■ What is expected: Once you find the line with "AlleCijfers.nl" in the data below, transcribe exactly each line from there to the line with "Limpia y orientada", inclusive, and nothing else. Drop the pictures.

■ Data records:
----------------------------------------

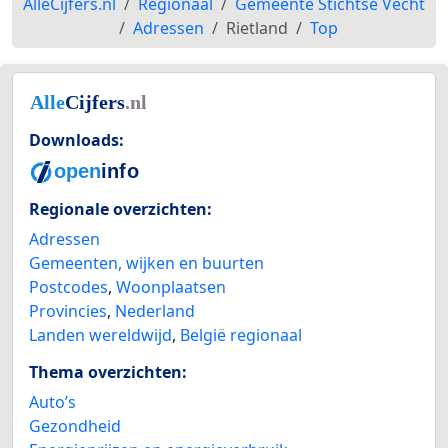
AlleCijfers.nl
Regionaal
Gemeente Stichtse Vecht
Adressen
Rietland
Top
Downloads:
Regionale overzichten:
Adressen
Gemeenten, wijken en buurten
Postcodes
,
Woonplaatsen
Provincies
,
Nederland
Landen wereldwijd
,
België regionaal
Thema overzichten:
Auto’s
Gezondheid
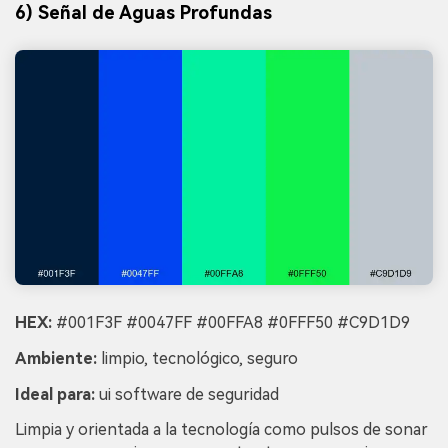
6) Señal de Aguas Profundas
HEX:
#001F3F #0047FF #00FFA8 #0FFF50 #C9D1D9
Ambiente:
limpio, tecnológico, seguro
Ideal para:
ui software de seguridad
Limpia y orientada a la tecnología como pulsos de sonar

----------------------------------------

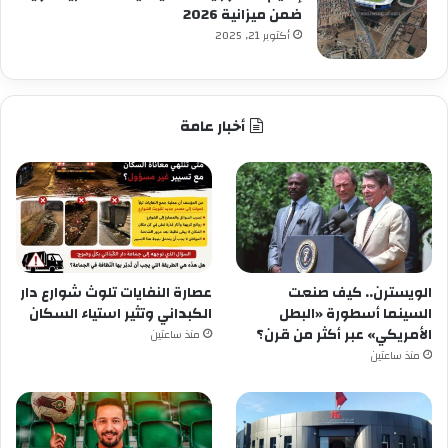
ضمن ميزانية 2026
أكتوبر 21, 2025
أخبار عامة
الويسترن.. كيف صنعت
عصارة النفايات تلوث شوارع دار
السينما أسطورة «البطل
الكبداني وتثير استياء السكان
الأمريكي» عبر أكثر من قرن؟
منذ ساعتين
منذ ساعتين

----------------------------------------

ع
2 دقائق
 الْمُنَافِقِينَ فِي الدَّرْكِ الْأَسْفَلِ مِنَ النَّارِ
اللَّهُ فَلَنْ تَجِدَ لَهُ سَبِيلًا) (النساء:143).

----------------------------------------

■ Exercise solution:
AlleCijfers.nl
Regionaal
Gemeente Stichtse Vecht
Adressen
Rietland
Top
Downloads:
Regionale overzichten:
Adressen
Gemeenten, wijken en buurten
Postcodes
,
Woonplaatsen
Provincies
,
Nederland
Landen wereldwijd
,
België regionaal
Thema overzichten:
Auto’s
Gezondheid
6) Señal de Aguas Profundas
HEX:
#001F3F #0047FF #00FFA8 #0FFF50 #C9D1D9
Ambiente:
limpio, tecnológico, seguro
Ideal para:
ui software de seguridad
Limpia y orientada a la tecnología como pulsos de sonar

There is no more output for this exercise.